Count every line in the data below where "each" occurs, then state that number and nothing more.

Exercise data:
▼

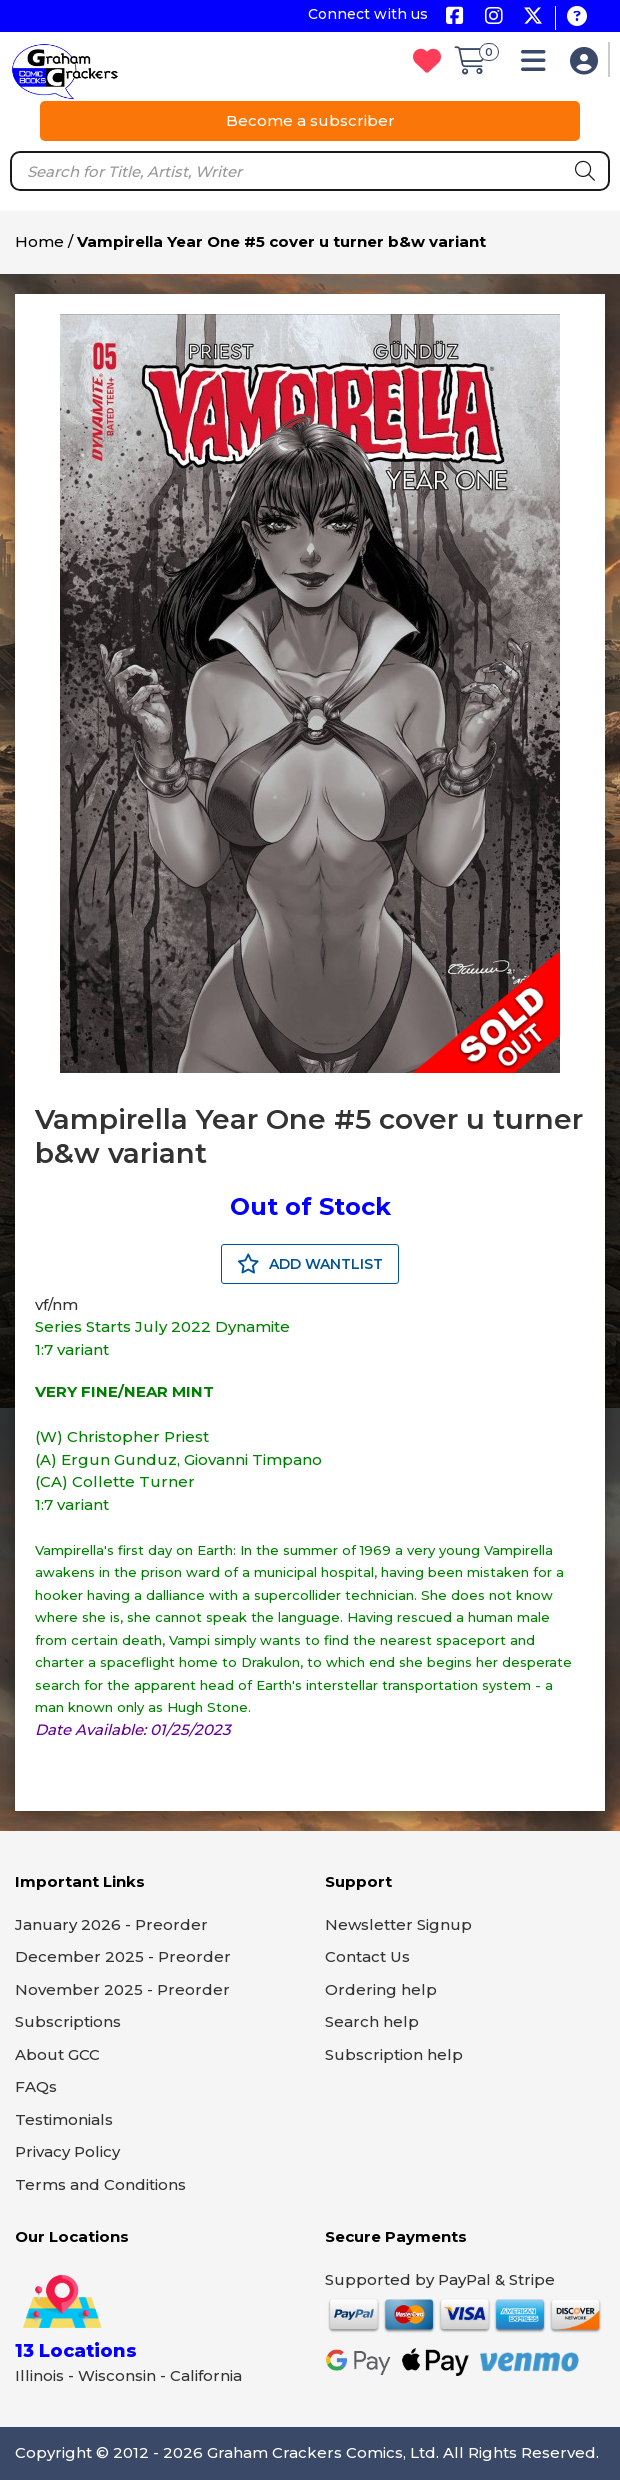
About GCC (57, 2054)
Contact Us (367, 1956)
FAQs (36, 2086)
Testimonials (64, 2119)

▲
▼

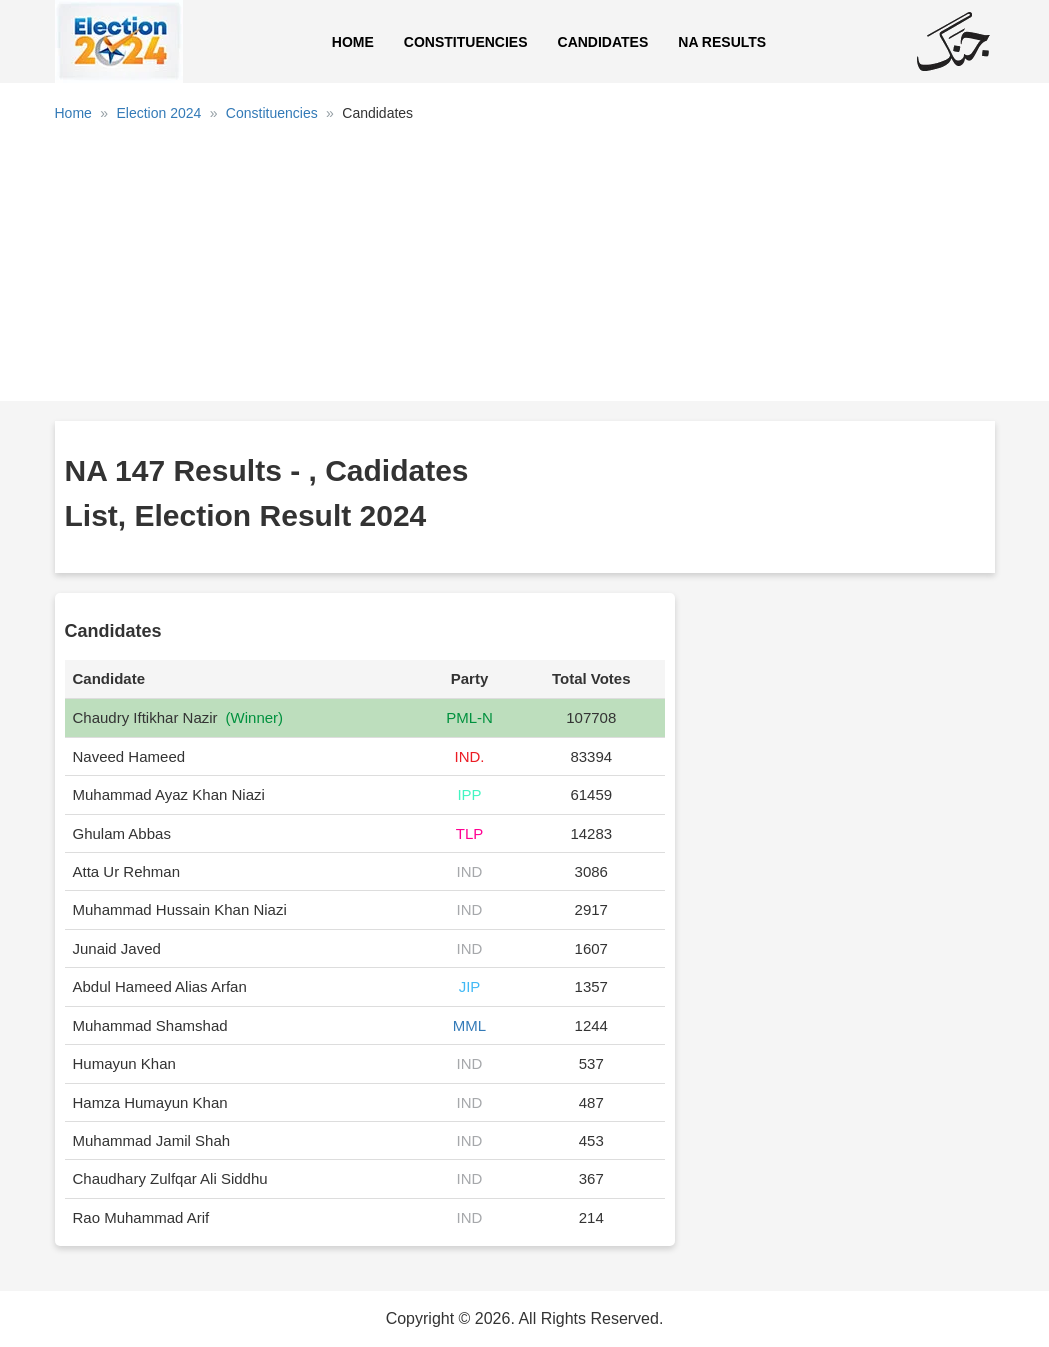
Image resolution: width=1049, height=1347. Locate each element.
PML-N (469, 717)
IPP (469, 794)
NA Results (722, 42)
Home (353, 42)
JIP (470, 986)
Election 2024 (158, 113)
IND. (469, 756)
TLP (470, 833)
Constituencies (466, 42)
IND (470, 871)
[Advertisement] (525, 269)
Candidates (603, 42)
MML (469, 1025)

▲
▼

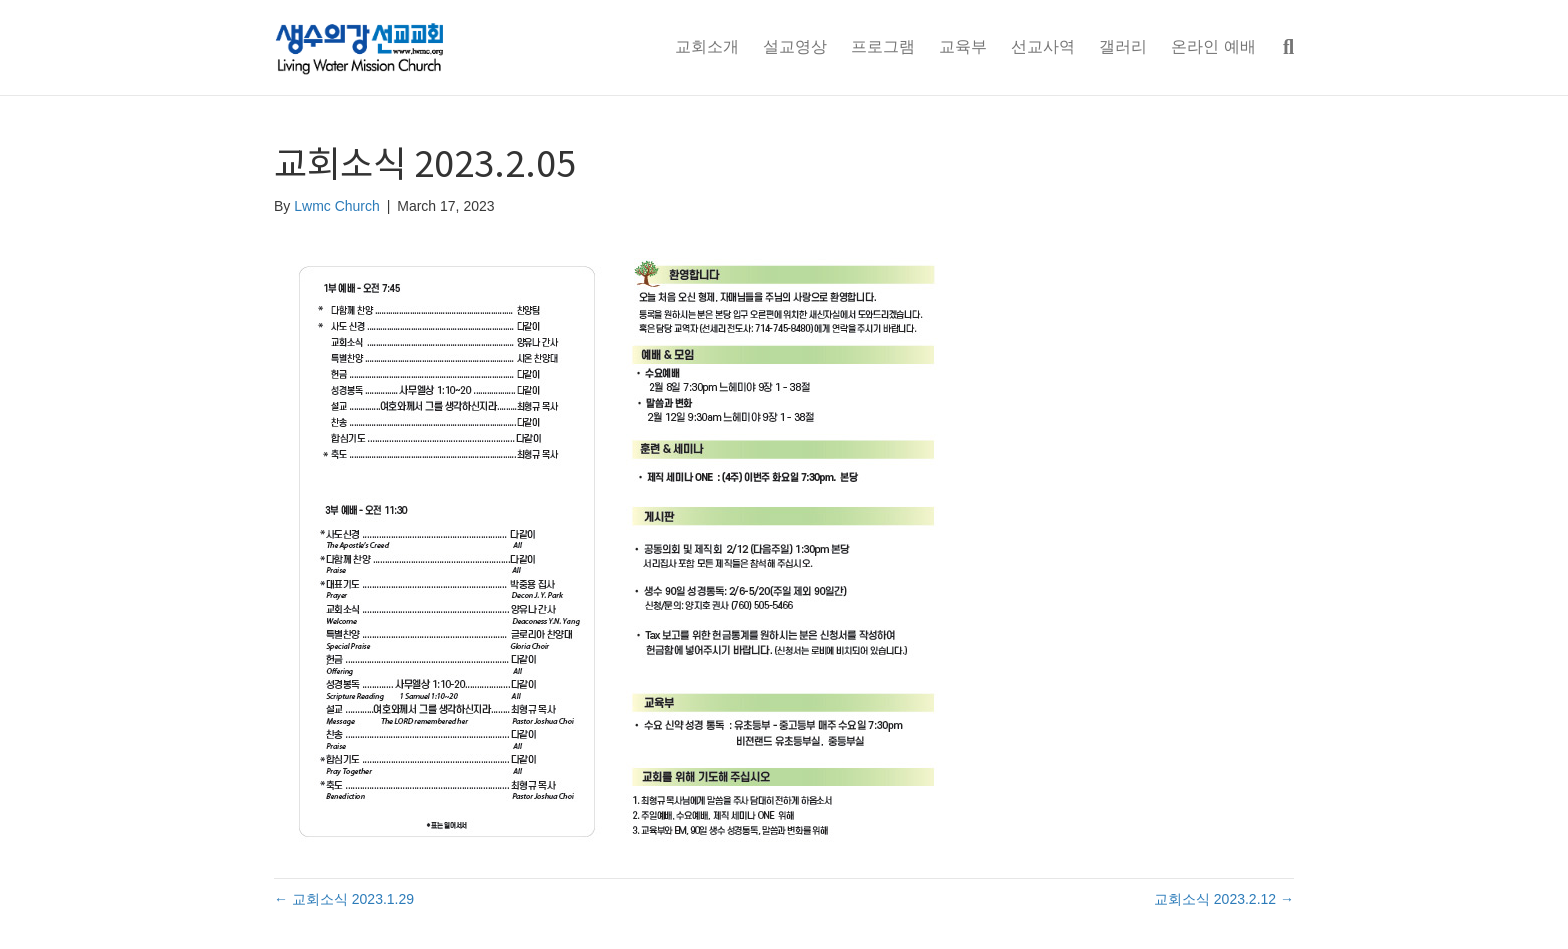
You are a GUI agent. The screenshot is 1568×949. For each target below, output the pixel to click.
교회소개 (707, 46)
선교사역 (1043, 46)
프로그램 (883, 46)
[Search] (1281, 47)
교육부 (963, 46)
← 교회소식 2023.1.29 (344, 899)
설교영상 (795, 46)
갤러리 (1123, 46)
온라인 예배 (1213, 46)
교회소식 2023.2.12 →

▲

Completed exercise:
2